Advances in the understanding and prediction of tsunami impacts allow the development of risk reduction strategies for tsunami-prone areas. This paper presents an integral framework for the formulation of tsunami evacuation plans based on tsunami vulnerability assessment and evacuation modelling. This framework considers (i) the hazard aspects (tsunami flooding characteristics and arrival time), (ii) the characteristics of the exposed area (people, shelters and road network), (iii) the current tsunami warning procedures and timing, (iv) the time needed to evacuate the population, and (v) the identification of measures to improve the evacuation process. The proposed methodological framework aims to bridge between risk assessment and risk management in terms of tsunami evacuation, as it allows for an estimation of the degree of evacuation success of specific management options, as well as for the classification and prioritization of the gathered information, in order to formulate an optimal evacuation plan. The framework has been applied to the El Salvador case study, demonstrating its applicability to site-specific response times and population characteristics.

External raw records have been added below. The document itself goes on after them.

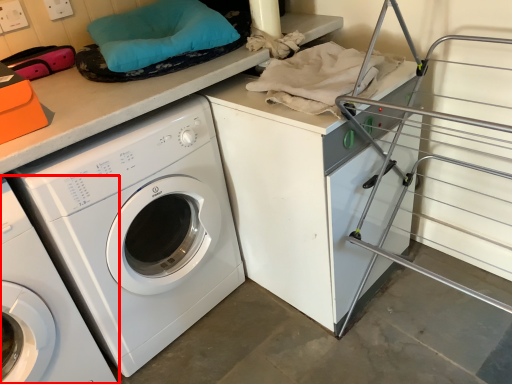 Question: From the image's perspective, considering the relative positions of washing machine (annotated by the red box) and washing machine in the image provided, where is washing machine (annotated by the red box) located with respect to the staircase?

Choices:
 (A) above
 (B) below

Answer: (B) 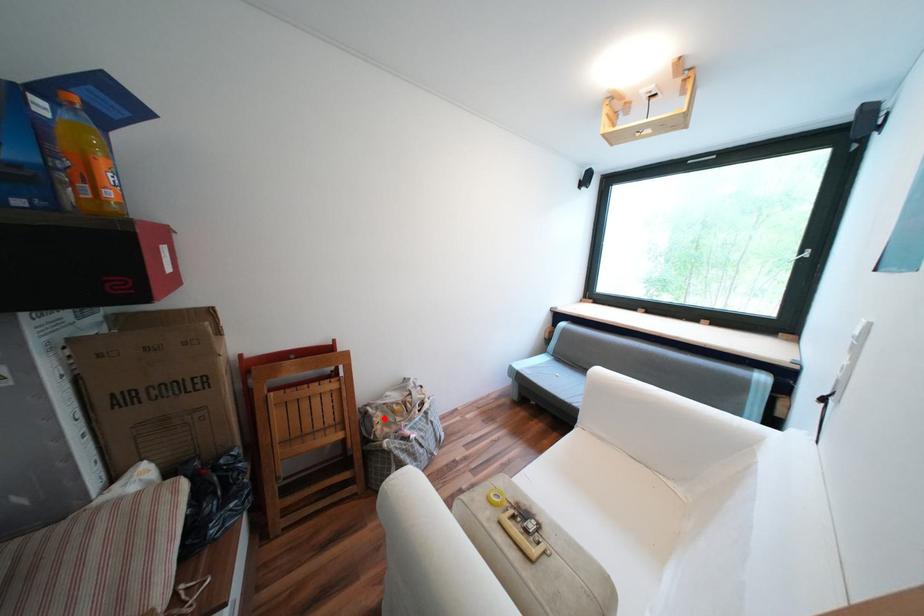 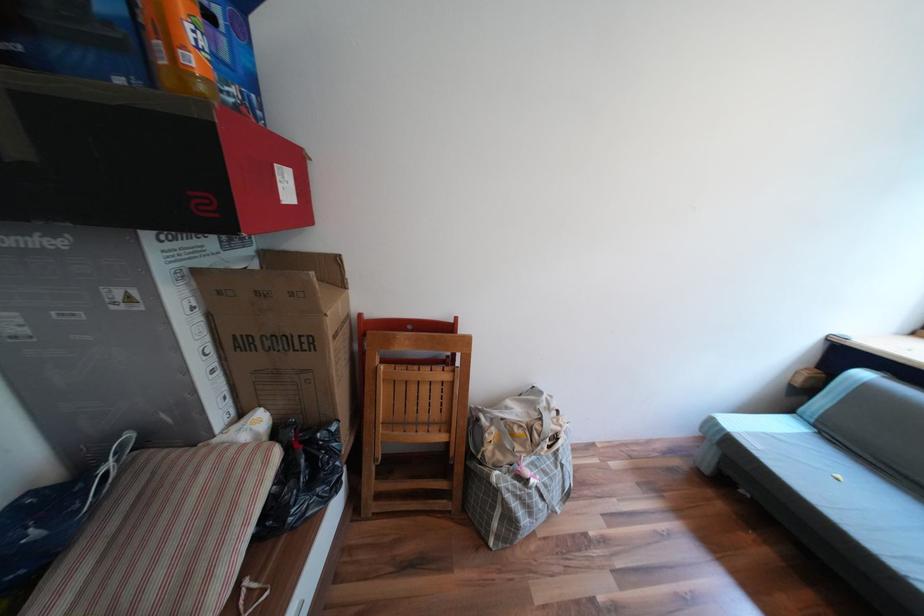 Find the pixel in the second image that matches the highlighted location in the first image.

(495, 435) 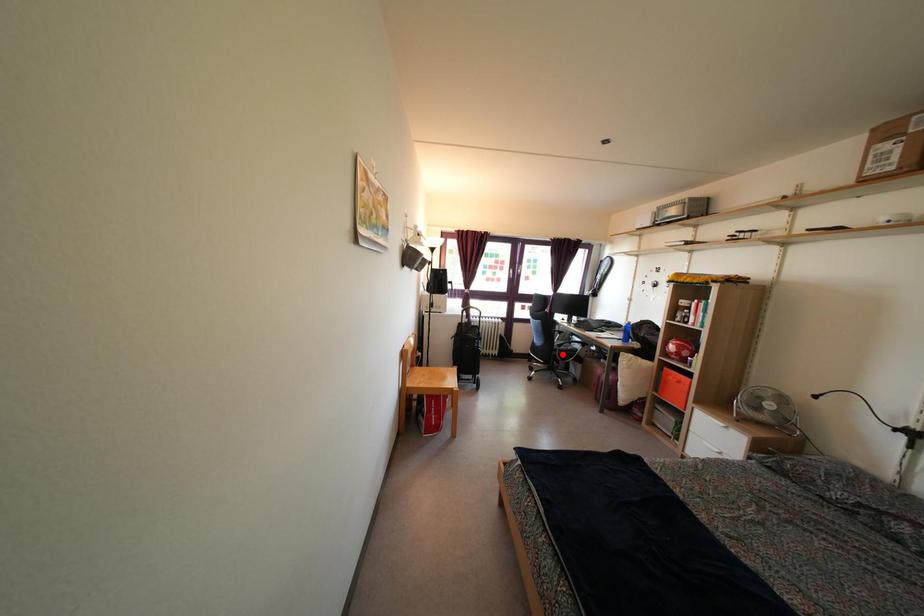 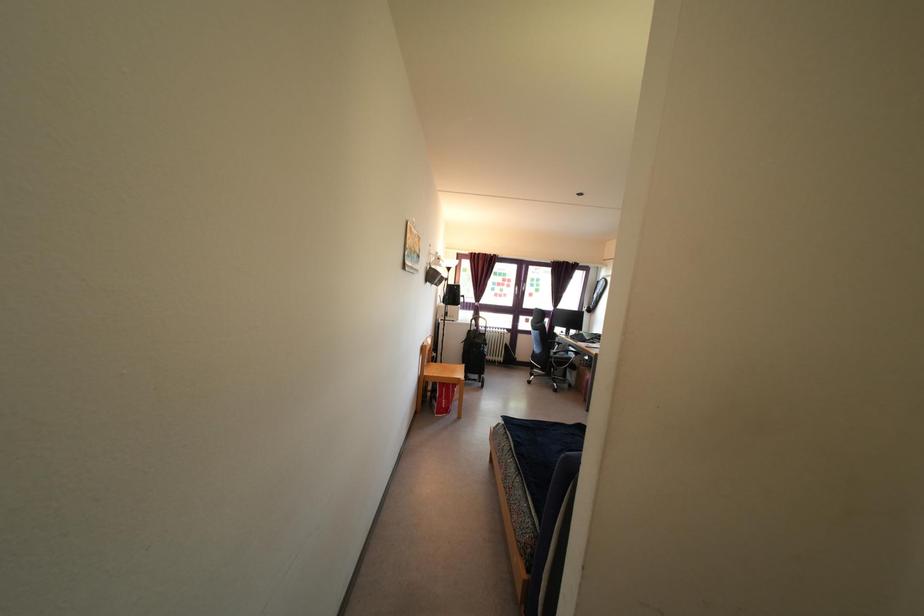 Locate, in the second image, the point that corresponds to the highlighted location in the first image.

(557, 362) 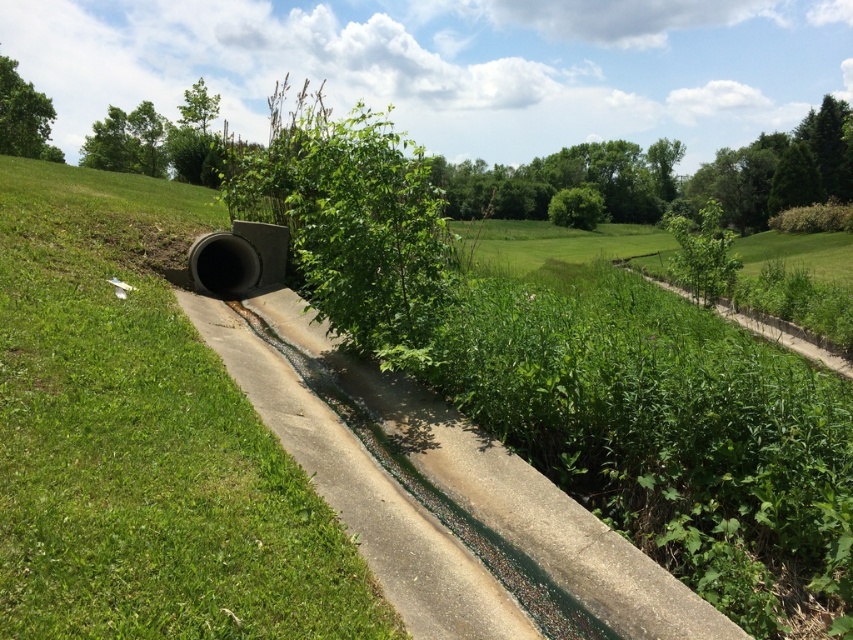 You are a gardener who wants to plant a new shrub in the drainage area. You have two options for locations based on the image provided. The first option is near the green grass at center, and the second is near the green leafy plant at upper right. Which location would provide more space for the shrub to grow, and why?

The green leafy plant at upper right is larger in size compared to the green grass at center, so planting the shrub near the green leafy plant at upper right would provide more space for growth.

You are standing at the edge of the drainage channel and want to place a sensor at the two points labeled point (93, 262) and point (306, 150). Which point is closer to you?

Point (93, 262) is closer to the viewer than point (306, 150), so the sensor placed at point (93, 262) will be closer to you. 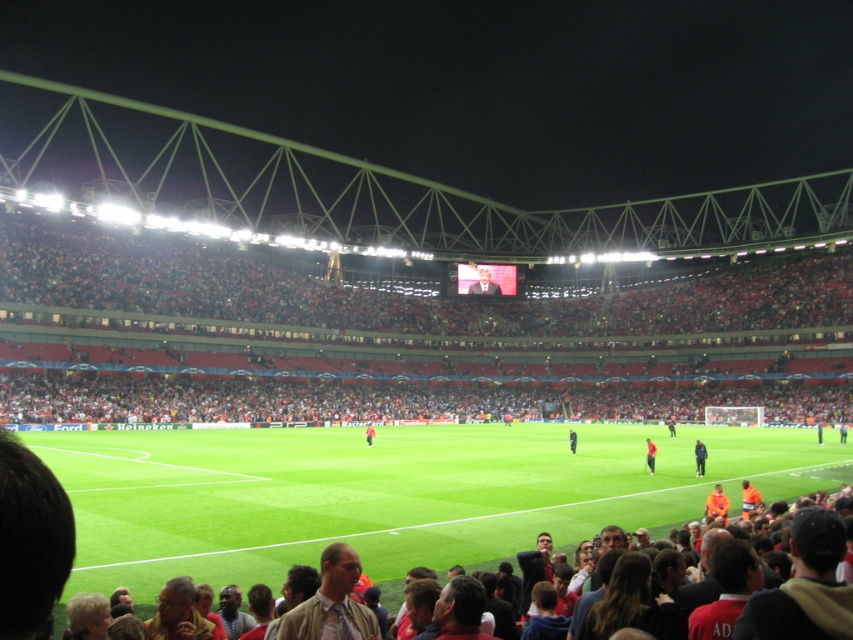 Who is higher up, green grass football field at lower center or dark blue jacket at lower right?

green grass football field at lower center

Is point (367, 502) positioned before point (694, 451)?

Yes, point (367, 502) is closer to viewer.

Identify the location of green grass football field at lower center. click(390, 493).

From the picture: Is smooth skin face at center in front of orange jersey at center?

No, smooth skin face at center is further to the viewer.

Can you confirm if smooth skin face at center is positioned to the left of orange jersey at center?

No, smooth skin face at center is not to the left of orange jersey at center.

The image size is (853, 640). What do you see at coordinates (483, 284) in the screenshot? I see `smooth skin face at center` at bounding box center [483, 284].

Locate an element on the screen. The height and width of the screenshot is (640, 853). smooth skin face at center is located at coordinates (483, 284).

Between orange shirt at center and orange jersey at center, which one appears on the left side from the viewer's perspective?

From the viewer's perspective, orange jersey at center appears more on the left side.

Between orange shirt at center and orange jersey at center, which one has less height?

orange shirt at center is shorter.

Between point (650, 452) and point (366, 438), which one is positioned in front?

Positioned in front is point (650, 452).

This screenshot has width=853, height=640. I want to click on orange shirt at center, so pos(650,454).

The methodology proposed has been applied to the area of Barra de Santiago – Acajutla in El Salvador. This area is characterized by a 9 km-long sand spit that protects the estuary (Estero El Zapote) of the Aguachapío, Guayapa and El Naranjo rivers. The wetland includes an important mangrove area and belongs to the Complejo Barra de Santiago ANP (Protected Natural Area). According to the census (VI Censo de Población y V de Vivienda, DIGESTYC, 2007) and the hazard modelling results, the number of people located in the tsunami-flooded area is around 3300, 75 % being located on the sand spit (Barra de Santiago canton), which was affected by the tsunami of 1902 and where, according to the local knowledge, only 5 persons survived the event.
The evacuation modelling for the current response time of 45 min (i.e. warning time 30 min, reaction time 15 min) highlighted that improvements to the warning process must be made to ensure the success of the evacuation, as most of the coastal communities would be reached by the tsunami before being warned about it. A reduction of 15 min in the response time (a response time of 30 min) showed that a higher percentage of populations evacuates (proving the importance of working on this issue); however, the communities located closer to the coastline would not be able to reach the safe areas. For these communities an attempt to identify alternative measures to ensure their evacuation is proposed, such as building new evacuation routes and new vertical shelters. These combined measures (reducing response time and reducing distances to travel) have been demonstrated to be useful for achieving the desired results.